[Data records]
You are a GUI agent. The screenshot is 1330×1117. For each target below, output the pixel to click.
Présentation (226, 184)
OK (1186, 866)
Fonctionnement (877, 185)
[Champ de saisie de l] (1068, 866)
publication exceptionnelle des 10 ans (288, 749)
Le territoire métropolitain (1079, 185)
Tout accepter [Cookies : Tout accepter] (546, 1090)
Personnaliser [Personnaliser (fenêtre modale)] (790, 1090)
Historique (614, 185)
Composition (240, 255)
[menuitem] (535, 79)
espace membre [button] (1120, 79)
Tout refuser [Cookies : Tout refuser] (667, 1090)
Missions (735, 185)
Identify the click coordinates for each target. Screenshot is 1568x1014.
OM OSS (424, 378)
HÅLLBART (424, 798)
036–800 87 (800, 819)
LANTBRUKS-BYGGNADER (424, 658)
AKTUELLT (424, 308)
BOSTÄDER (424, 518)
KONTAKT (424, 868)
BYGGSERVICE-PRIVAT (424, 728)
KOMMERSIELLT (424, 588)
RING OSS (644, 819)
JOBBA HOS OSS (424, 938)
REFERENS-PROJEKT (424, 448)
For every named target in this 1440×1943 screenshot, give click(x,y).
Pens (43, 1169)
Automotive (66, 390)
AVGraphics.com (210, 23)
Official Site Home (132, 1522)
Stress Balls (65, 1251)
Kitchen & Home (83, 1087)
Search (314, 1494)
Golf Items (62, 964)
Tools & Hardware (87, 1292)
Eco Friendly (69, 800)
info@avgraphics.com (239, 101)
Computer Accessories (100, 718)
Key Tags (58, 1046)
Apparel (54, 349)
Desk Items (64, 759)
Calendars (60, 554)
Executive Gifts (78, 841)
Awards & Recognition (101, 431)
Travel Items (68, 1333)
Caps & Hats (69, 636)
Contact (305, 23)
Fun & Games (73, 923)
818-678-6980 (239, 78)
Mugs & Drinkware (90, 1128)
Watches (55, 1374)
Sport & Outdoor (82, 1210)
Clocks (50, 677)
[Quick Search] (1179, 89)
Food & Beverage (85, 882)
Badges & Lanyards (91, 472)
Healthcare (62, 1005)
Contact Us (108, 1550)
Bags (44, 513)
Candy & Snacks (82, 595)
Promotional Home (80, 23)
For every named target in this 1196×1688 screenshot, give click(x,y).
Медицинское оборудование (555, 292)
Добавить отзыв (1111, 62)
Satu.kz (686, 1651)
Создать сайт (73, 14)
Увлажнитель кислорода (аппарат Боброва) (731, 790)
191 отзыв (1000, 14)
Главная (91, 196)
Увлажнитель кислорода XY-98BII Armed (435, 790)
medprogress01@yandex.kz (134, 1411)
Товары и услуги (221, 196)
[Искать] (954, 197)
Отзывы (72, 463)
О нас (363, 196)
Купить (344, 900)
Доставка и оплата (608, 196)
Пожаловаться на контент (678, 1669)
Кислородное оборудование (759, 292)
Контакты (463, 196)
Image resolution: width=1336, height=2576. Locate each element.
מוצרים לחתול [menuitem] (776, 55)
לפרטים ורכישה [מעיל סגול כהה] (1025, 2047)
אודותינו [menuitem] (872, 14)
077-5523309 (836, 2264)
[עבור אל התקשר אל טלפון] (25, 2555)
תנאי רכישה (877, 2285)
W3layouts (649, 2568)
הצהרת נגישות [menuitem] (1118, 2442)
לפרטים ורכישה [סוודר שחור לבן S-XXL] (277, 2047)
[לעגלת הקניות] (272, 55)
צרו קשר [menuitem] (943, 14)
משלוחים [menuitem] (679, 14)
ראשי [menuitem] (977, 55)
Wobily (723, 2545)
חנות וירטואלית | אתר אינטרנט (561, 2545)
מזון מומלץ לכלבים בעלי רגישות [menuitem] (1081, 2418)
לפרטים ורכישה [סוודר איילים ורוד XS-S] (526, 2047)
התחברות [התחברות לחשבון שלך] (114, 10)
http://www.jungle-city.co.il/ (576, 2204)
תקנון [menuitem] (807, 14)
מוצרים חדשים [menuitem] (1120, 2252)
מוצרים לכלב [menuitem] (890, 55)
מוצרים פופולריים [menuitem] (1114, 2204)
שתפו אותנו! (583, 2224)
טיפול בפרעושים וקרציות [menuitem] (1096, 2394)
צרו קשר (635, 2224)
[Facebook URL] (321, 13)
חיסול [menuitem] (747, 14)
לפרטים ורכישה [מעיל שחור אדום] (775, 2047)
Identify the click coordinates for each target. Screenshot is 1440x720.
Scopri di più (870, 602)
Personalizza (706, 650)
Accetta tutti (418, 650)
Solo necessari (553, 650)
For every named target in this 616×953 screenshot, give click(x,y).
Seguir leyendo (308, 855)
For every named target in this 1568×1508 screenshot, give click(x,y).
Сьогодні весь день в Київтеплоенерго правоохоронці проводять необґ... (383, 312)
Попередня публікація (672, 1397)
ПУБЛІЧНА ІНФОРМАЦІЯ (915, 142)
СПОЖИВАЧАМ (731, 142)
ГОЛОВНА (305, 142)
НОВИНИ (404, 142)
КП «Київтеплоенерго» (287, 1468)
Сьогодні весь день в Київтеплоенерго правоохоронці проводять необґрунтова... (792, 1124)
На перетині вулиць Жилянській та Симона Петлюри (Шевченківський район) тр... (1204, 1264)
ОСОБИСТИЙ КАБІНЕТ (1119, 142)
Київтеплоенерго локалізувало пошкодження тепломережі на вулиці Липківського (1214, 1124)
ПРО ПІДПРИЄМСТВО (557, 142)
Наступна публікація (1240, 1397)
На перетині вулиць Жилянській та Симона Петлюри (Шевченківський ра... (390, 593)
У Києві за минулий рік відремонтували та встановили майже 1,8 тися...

→ **Task directions**
If a line of the entries above holds the word "named", count it; report only how many such lines there are.

→ **Solution to this problem**
4